++++ Dataset excerpts

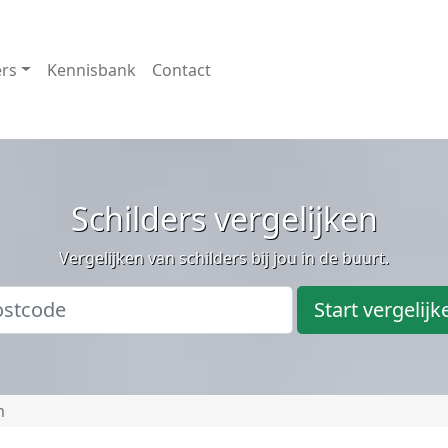
ers
Kennisbank
Contact
Schilders vergelijken
Vergelijken van schilders bij jou in de buurt.
Start vergelijk
m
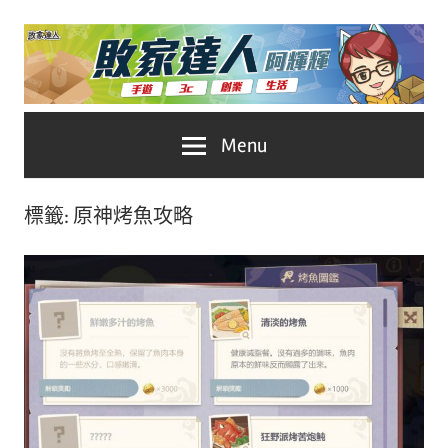
Skip
to
content
台
敗
Menu
灣
No.1
家
遊
標籤:
原神烤魚攻略
戲
達
科
人
技
自
推
媒
體。
薦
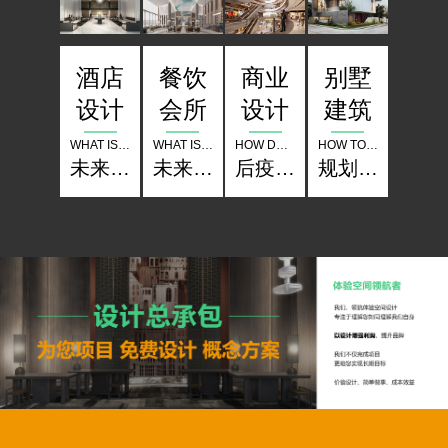
酒店
餐饮
别墅
商业
设计
会所
建筑
设计
WHAT IS THE COMPETITION OF HOTELS IN THE FUTURE
WHAT IS THE COMPETITION OF RESTAURANT THE FUTURE
HOW TO SET UP A CLASSIC IN PLANNING LANDSCAPE ARCHITECTURE
HOW DO BUSINESSES OPERATE IN THE POST EPIDEMIC PERIOD
未来酒店的竞争是什么？
未来餐厅的竞争是什么？
规划 景观 建筑如何树立经典？
后疫情时期商业怎样经营？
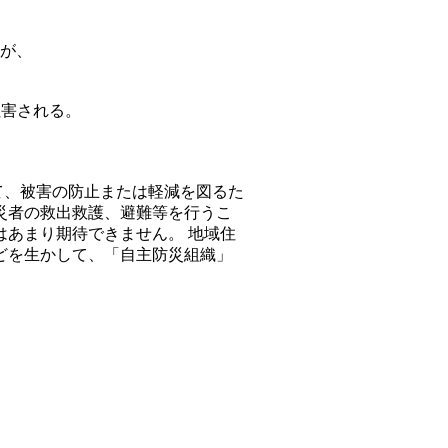
が、
阻害される。
。
て、被害の防止または軽減を図るた
災者の救出救護、避難等を行うこ
はあまり期待できません。 地域住
どを生かして、「自主防災組織」
。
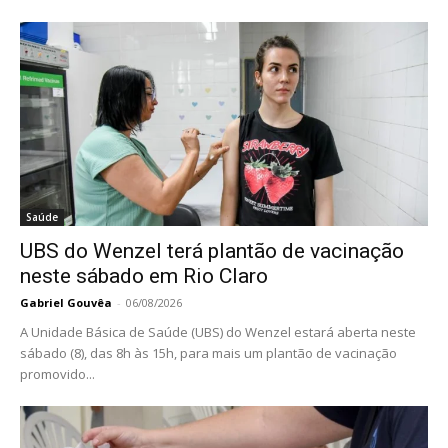
Saúde
UBS do Wenzel terá plantão de vacinação
neste sábado em Rio Claro
Gabriel Gouvêa
-
06/08/2026
A Unidade Básica de Saúde (UBS) do Wenzel estará aberta neste
sábado (8), das 8h às 15h, para mais um plantão de vacinação
promovido...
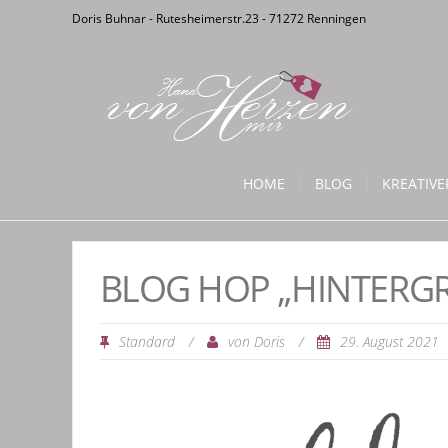
Doris Buhnar - Rutesheimerstr.23 - 71272 Renningen
HOME
BLOG
KREATIV
BLOG HOP „HINTERG
Standard
/
von
/
29. August 2021
Doris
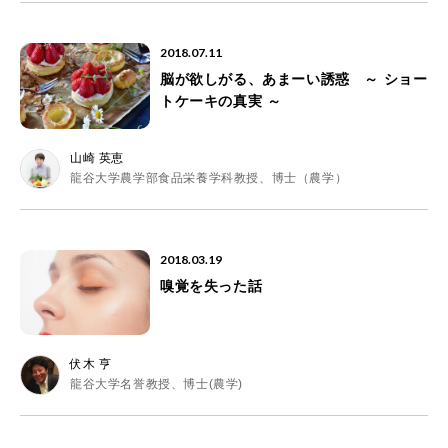
2018.07.11
脳が欲しがる、あまーい誘惑 ～ ショー
トケーキの真実 ～
山崎 英恵
龍谷大学農学部食品栄養学科教授、博士（農学）
2018.03.19
嗅覚を失った話
伏木 亨
龍谷大学名誉教授、博士(農学)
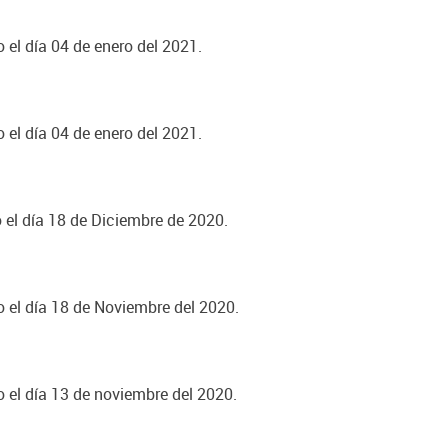
 el día 04 de enero del 2021.
 el día 04 de enero del 2021.
o el día 18 de Diciembre de 2020.
o el día 18 de Noviembre del 2020.
o el día 13 de noviembre del 2020.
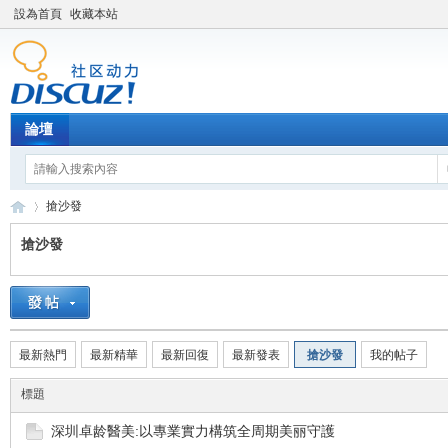
設為首頁
收藏本站
論壇
搶沙發
搶沙發
新
›
最新熱門
最新精華
最新回復
最新發表
搶沙發
我的帖子
標題
深圳卓龄醫美:以專業實力構筑全周期美丽守護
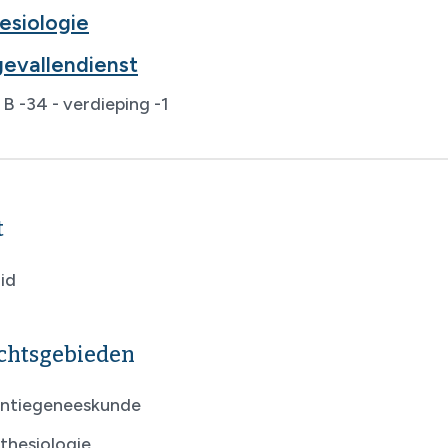
esiologie
evallendienst
B -34 - verdieping -1
t
id
chtsgebieden
ntiegeneeskunde
thesiologie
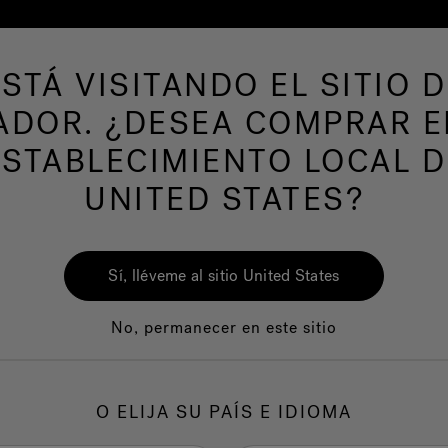
ESTÁ VISITANDO EL SITIO D
ADOR. ¿DESEA COMPRAR E
ESTABLECIMIENTO LOCAL D
UNITED STATES?
Sí, lléveme al sitio United States
No, permanecer en este sitio
Calidad
Servicio al clie
O ELIJA SU PAÍS E IDIOMA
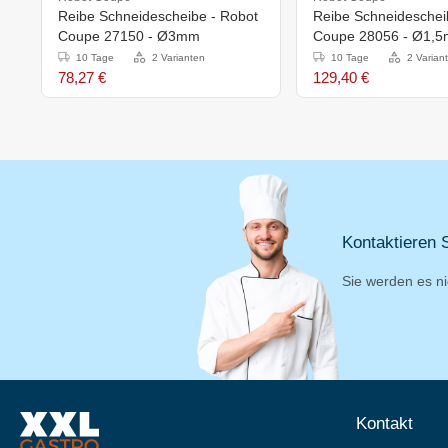
Reibe Schneidescheibe - Robot
Reibe Schneideschei
Coupe 27150 - Ø3mm
Coupe 28056 - Ø1,
10 Tage
2 Varianten
10 Tage
2 Varian
78,27 €
129,40 €
Kontaktieren S
Sie werden es ni
Kontakt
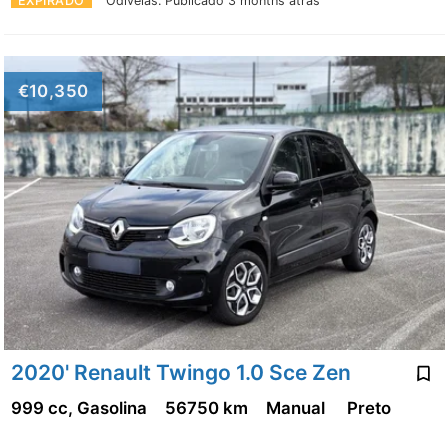
EXPIRADO
Odivelas.
Publicado 3 months atrás
€10,350
2020' Renault Twingo 1.0 Sce Zen
999 cc, Gasolina
56750 km
Manual
Preto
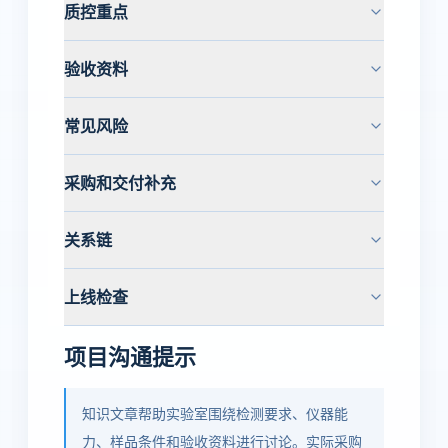
质控重点
验收资料
常见风险
采购和交付补充
关系链
上线检查
项目沟通提示
知识文章帮助实验室围绕检测要求、仪器能
力、样品条件和验收资料进行讨论。实际采购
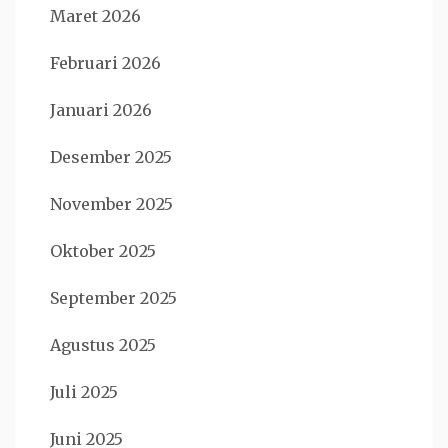
Maret 2026
Februari 2026
Januari 2026
Desember 2025
November 2025
Oktober 2025
September 2025
Agustus 2025
Juli 2025
Juni 2025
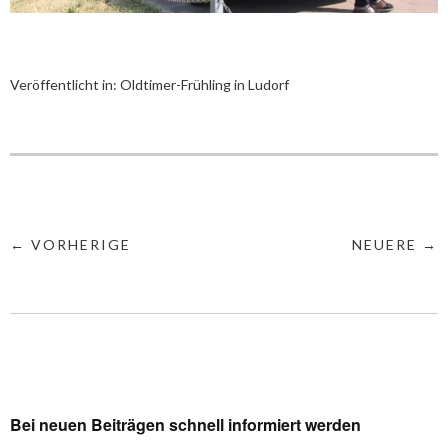
Veröffentlicht in:
Oldtimer-Frühling in Ludorf
← VORHERIGE
NEUERE →
Bei neuen Beiträgen schnell informiert werden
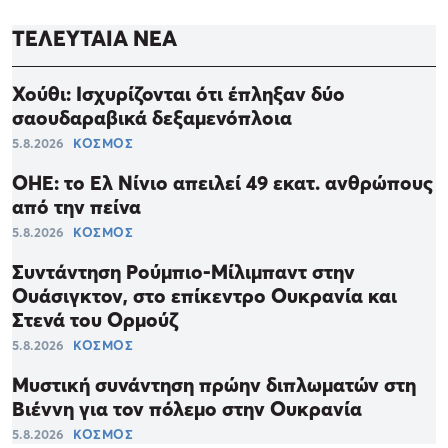
ΤΕΛΕΥΤΑΙΑ ΝΕΑ
Χούθι: Ισχυρίζονται ότι έπληξαν δύο
σαουδαραβικά δεξαμενόπλοια
5.8.2026
ΚΟΣΜΟΣ
ΟΗΕ: το Ελ Νίνιο απειλεί 49 εκατ. ανθρώπους
από την πείνα
5.8.2026
ΚΟΣΜΟΣ
Συντάντηση Ρούμπιο-Μίλιμπαντ στην
Ουάσιγκτον, στο επίκεντρο Ουκρανία και
Στενά του Ορμούζ
5.8.2026
ΚΟΣΜΟΣ
Μυστική συνάντηση πρώην διπλωματών στη
Βιέννη για τον πόλεμο στην Ουκρανία
5.8.2026
ΚΟΣΜΟΣ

++++++++

Exercise aim:
Identify each line in the records above containing the word "Doris"; copy those lines.

Written response:
Doris Buhnar - Rutesheimerstr.23 - 71272 Renningen
Doris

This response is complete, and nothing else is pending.